Last Updated on 11 Novembre 2003 by CB
Può un testo di psichiatria, sulla sua valorizzazione aldilà di certi schematismi depersonalizzanti (delle neuroscienze e delle cure farmacologiche), parlare della sofferenza umana attraverso e grazie alla letteratura? Il libro di Borgna ci riesce ed è illuminante sia sul versante psichiatrico che su quello letterario.

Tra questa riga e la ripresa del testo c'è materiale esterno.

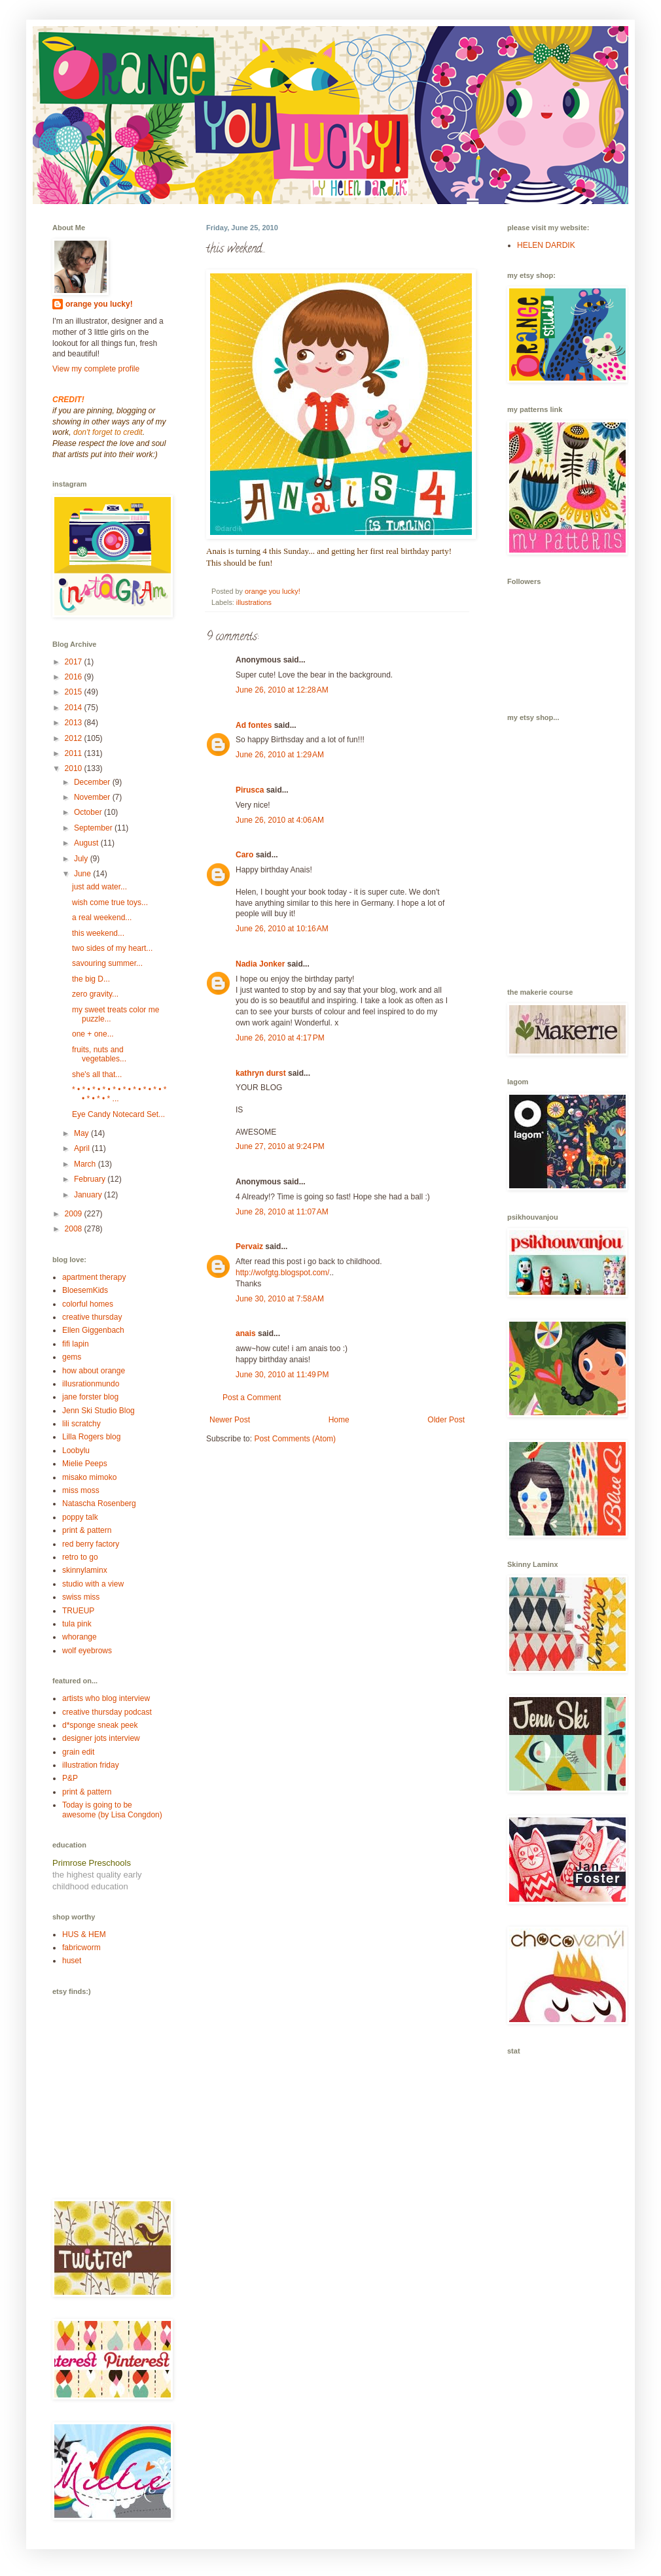 This screenshot has height=2576, width=661. What do you see at coordinates (107, 1712) in the screenshot?
I see `creative thursday podcast` at bounding box center [107, 1712].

Proprio in alcuni classici della letteratura, in primis nell’opera spiccatamente introspettiva di Marcel Proust, si trova una conoscenza preziosissima, l’indagine e la descrizione di quell’universo perlopiù sconosciuto che è la nostra esperienza emotiva. Borgna si augura che gli psichiatri leggano i grandi romanzi, perché vi si trova un patrimonio altrimenti inattingibile, e di sicuro più ricco e vibrante della ‘oggettiva’ freddezza di molti testi accademici.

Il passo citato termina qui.